Chemotherapie

Chemotherapien sind medikamentöse Therapien gegen Krebserkrankungen in allen Stadien. Sie werden entweder vor oder nach einer operativen Entfernung zur Heilung oder zur palliativen Behandlung einer Krebserkrankung eingesetzt.

ChemotherapieEine Chemotherapie ist eine medikamentöse Therapie gegen Krebs. (Foto by: sudok1 / Depositphotos)

Die Chemotherapie ist eine medikamentöse Therapie gegen Krebserkrankungen. Sie wird vor oder nach einer operativen Entfernung des (bösartigen) Tumors eingesetzt und hemmt dessen Wachstum, geht aber auch mit schwerwiegenden Nebenwirkungen einher. Dennoch hat sich die Chemotherapie als hauptsächliche wirksame Medikation gegen Krebserkrankungen etabliert, neben ihr kann auch eine Strahlentherapie zur Behandlung gewählt werden.

Die Chemotherapie wirkt, indem sie das Wachstum der Krebszellen ausbremst und dafür sorgt, dass sich der Tumor nicht weiter ausbreiten kann und idealerweise vollständig wieder aus dem Körper verschwindet. Chemotherapeutische Wirkstoffe werden entweder zur Heilung einer Krebserkrankung, zur Reduktion der Größe eines Tumors auf eine operable Ausbreitung oder zur palliativen und damit lebensverlängernden Therapie eingesetzt.
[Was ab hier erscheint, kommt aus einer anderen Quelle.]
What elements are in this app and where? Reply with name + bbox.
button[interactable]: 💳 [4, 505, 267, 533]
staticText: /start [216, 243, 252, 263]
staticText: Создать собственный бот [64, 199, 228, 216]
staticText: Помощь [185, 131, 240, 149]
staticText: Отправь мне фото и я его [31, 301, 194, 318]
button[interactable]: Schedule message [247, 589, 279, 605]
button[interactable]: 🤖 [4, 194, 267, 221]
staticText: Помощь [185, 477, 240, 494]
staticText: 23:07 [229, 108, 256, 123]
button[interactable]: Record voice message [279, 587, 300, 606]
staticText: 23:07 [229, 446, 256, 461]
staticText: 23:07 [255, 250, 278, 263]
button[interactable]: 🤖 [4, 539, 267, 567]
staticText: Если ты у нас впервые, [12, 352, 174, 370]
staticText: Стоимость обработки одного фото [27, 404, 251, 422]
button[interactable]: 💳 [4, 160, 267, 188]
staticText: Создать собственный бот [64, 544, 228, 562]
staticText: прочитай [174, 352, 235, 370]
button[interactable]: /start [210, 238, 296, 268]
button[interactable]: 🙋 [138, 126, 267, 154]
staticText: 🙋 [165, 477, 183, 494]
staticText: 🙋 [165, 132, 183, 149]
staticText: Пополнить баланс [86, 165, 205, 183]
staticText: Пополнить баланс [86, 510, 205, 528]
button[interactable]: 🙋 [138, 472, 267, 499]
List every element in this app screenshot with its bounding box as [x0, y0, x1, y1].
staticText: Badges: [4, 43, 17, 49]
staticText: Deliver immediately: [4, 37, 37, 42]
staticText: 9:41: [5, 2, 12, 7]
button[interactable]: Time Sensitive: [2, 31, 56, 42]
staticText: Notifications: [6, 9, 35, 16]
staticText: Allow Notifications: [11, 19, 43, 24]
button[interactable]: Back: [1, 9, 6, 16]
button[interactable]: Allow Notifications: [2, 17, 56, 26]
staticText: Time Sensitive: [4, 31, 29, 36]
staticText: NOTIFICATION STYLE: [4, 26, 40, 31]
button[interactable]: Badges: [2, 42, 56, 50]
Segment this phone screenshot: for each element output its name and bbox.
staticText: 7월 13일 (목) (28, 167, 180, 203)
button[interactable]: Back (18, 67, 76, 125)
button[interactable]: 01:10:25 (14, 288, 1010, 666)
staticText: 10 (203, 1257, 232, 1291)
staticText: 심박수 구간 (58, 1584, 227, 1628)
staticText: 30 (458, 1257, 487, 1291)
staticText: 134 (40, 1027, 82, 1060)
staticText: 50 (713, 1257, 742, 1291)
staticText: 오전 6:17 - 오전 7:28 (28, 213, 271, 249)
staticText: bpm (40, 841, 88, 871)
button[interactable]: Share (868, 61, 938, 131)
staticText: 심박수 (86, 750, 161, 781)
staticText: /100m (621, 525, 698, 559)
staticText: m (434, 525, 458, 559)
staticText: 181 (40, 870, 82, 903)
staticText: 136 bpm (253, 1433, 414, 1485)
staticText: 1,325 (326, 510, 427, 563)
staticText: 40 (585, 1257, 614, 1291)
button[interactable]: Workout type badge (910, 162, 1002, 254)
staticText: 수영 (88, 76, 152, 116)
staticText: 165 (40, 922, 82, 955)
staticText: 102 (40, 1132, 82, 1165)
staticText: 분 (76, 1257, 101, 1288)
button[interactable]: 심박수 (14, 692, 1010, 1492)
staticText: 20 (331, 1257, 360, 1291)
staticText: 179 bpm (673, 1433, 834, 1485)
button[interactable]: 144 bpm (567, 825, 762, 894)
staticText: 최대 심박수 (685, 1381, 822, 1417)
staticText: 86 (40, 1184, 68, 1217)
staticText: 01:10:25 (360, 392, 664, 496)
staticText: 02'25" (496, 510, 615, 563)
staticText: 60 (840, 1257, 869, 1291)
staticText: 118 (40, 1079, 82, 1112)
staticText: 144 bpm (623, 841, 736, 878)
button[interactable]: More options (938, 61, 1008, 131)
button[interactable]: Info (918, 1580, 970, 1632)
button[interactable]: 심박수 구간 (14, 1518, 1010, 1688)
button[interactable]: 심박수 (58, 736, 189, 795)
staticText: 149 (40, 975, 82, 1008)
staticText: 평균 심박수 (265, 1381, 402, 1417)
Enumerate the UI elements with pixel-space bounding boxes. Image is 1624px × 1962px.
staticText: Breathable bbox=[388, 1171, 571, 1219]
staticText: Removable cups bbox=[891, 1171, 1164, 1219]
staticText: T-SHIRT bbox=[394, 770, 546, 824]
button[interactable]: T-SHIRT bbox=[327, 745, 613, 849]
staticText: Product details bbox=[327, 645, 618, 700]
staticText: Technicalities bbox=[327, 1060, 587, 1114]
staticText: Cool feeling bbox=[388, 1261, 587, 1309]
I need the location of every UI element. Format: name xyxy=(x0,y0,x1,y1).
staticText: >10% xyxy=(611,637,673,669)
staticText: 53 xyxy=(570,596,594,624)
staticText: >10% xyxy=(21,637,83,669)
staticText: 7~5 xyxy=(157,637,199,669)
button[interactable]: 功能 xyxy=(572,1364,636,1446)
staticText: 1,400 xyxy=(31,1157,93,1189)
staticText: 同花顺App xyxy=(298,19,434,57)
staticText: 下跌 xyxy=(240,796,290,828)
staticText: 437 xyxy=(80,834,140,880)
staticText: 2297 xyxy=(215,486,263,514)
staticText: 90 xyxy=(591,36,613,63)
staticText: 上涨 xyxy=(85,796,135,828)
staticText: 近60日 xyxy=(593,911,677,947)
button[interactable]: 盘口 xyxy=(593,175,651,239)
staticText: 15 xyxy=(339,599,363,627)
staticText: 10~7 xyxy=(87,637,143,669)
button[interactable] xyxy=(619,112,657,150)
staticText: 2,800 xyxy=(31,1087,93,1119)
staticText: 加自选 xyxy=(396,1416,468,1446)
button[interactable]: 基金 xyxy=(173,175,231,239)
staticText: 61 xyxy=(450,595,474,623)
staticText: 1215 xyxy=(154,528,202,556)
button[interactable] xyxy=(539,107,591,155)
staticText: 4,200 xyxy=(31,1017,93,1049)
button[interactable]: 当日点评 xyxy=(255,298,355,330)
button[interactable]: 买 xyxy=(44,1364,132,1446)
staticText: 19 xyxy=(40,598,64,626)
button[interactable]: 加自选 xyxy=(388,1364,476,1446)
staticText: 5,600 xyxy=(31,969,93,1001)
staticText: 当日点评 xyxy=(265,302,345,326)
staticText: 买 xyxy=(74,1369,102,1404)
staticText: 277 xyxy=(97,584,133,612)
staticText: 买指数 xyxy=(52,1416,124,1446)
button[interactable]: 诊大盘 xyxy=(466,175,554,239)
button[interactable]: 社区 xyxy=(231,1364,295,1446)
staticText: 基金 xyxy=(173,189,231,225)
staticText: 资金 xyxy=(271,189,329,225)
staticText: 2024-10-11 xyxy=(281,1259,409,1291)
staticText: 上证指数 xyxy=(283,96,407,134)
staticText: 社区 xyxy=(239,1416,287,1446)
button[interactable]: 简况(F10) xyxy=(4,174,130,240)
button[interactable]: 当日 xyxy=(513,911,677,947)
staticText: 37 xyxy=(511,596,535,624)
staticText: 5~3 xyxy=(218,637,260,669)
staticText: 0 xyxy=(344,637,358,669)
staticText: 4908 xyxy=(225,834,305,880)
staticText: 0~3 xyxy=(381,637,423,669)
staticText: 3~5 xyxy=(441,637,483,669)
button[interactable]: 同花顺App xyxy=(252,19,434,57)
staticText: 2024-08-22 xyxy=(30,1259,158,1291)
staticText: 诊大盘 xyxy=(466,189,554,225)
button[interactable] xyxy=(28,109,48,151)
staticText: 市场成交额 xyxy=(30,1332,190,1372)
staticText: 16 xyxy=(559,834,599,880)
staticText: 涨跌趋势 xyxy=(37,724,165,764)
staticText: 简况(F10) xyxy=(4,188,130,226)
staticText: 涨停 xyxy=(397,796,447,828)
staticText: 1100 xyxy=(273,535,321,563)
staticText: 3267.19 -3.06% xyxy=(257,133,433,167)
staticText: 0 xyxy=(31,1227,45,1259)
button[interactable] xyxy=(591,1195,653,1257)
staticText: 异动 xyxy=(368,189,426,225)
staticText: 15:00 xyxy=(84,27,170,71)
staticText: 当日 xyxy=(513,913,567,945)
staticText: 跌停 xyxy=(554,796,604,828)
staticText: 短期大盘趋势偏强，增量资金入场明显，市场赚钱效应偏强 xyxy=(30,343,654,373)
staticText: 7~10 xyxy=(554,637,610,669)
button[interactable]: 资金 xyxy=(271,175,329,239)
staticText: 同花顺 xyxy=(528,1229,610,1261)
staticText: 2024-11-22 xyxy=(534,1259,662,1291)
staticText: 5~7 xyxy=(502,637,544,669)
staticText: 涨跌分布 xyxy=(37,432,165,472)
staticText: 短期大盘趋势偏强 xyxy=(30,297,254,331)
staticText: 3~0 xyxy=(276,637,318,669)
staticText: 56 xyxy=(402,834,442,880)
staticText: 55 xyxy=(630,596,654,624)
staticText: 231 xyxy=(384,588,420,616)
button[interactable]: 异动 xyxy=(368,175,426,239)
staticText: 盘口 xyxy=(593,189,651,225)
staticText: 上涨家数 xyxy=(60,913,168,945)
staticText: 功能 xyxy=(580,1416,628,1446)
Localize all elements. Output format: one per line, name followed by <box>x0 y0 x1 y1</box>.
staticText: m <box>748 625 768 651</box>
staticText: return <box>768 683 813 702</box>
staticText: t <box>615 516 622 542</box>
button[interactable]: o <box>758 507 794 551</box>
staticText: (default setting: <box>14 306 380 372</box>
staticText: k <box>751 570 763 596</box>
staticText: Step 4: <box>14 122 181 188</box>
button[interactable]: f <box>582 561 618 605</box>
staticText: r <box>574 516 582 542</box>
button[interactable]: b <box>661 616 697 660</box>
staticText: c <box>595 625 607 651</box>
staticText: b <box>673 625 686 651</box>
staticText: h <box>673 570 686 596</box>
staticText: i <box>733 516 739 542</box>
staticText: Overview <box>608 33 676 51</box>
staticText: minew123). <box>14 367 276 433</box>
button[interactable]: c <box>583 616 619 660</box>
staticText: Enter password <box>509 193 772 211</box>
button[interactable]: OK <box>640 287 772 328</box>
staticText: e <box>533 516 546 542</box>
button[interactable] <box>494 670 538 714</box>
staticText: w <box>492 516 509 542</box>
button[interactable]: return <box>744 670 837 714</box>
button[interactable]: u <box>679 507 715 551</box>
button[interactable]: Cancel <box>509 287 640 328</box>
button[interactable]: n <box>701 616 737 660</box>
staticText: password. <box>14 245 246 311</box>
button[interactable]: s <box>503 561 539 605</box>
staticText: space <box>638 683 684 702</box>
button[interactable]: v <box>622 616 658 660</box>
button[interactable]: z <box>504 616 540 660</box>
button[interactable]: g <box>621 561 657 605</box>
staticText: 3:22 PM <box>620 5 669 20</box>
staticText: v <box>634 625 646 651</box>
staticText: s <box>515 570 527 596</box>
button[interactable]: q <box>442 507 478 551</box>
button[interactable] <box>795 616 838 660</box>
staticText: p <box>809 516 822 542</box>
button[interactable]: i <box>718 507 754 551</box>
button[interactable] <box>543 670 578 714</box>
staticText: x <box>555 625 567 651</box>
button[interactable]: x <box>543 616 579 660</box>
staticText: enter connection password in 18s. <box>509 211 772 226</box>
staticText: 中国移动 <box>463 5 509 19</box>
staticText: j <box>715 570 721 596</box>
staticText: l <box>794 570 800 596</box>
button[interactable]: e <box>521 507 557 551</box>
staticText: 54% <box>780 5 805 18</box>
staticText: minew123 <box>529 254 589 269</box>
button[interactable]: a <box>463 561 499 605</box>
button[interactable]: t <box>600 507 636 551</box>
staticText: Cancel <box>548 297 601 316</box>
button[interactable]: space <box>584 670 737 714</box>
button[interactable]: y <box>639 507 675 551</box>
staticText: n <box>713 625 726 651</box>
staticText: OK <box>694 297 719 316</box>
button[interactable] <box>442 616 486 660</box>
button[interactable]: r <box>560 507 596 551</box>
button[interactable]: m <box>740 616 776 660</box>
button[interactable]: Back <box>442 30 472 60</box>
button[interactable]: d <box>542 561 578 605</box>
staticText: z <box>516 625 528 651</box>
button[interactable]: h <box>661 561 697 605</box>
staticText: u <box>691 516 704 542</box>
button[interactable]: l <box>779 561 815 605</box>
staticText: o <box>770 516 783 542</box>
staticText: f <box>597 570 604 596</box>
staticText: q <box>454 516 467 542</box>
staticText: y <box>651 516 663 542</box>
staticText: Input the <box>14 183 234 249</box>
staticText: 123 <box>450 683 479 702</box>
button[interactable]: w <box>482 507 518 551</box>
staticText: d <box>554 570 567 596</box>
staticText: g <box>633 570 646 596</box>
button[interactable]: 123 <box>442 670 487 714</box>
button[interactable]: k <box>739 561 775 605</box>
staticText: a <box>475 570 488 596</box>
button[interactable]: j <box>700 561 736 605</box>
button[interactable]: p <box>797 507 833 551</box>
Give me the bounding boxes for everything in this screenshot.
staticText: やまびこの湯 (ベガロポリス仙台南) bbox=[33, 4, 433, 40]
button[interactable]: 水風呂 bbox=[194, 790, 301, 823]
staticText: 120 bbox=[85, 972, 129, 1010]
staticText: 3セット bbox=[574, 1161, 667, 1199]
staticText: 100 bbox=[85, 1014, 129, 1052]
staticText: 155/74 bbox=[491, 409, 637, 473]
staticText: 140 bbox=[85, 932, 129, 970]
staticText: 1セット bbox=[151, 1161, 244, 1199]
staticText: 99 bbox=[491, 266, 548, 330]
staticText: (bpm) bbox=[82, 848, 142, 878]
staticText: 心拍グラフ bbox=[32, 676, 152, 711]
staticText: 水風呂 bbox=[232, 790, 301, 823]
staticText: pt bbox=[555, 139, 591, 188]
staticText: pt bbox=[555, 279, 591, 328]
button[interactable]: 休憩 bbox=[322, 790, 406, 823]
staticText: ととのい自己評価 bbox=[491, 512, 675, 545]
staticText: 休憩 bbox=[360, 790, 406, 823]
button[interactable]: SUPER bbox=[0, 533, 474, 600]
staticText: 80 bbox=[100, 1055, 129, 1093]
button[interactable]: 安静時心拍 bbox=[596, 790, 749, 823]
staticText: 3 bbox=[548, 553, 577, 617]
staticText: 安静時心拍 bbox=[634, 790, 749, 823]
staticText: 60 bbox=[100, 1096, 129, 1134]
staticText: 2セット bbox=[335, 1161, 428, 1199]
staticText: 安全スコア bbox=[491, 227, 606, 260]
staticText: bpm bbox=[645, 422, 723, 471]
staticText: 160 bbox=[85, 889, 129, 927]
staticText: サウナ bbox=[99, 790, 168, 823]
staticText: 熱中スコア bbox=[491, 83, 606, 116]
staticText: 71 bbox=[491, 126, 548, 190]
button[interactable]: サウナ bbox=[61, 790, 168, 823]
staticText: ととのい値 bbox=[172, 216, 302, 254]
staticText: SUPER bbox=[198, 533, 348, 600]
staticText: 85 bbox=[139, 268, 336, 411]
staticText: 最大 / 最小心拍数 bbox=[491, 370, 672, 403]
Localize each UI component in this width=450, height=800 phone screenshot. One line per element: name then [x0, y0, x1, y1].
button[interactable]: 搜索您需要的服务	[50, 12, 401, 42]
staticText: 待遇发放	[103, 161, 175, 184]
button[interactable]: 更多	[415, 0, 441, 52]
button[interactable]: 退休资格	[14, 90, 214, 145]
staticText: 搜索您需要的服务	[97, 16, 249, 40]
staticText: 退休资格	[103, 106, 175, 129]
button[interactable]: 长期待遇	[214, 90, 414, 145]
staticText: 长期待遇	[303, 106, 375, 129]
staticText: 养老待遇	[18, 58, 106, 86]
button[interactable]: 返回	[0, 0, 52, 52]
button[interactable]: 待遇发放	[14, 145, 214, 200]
Bei der Chemotherapie handelt es sich neben der Bestrahlung um eine der hauptsächlichen Methoden zur Behandlung und Heilung von Krebserkrankungen. Sie wirkt, indem sie das Zellwachstum der Tumorzellen hemmt und dazu führt, dass er nicht mehr weiterwachsen kann.

Bei Tumoren in den Anfangsstadien kann die Chemotherapie ausreichen, um die Krebszellen verschwinden zu lassen, wobei meist Teile des Tumors operativ entfernt werden, um den Patienten zu entlasten. In den späteren Stadien kann die Chemotherapie helfen, die Größe des Tumors so weit zu reduzieren, dass er operabel wird. Wurde die Krebserkrankung als unheilbar eingestuft, kann die Chemotherapie immerhin noch lebensverlängernd wirken, indem sie das Wachstum hemmt und die Ausbreitung zumindest verlangsamt.

Durchführung und Ablauf einer Chemotherapie

Eine Chemotherapie wird meist in Blöcken verabreicht. Das bedeutet, der Patient bekommt in regelmäßigen Abständen den Wirkstoff verabreicht und legt dann eine Pause ein, in der sich der Körper erholen kann und die auch als Meilenstein zur Beobachtung des Rückgangs der Tumorgröße dient.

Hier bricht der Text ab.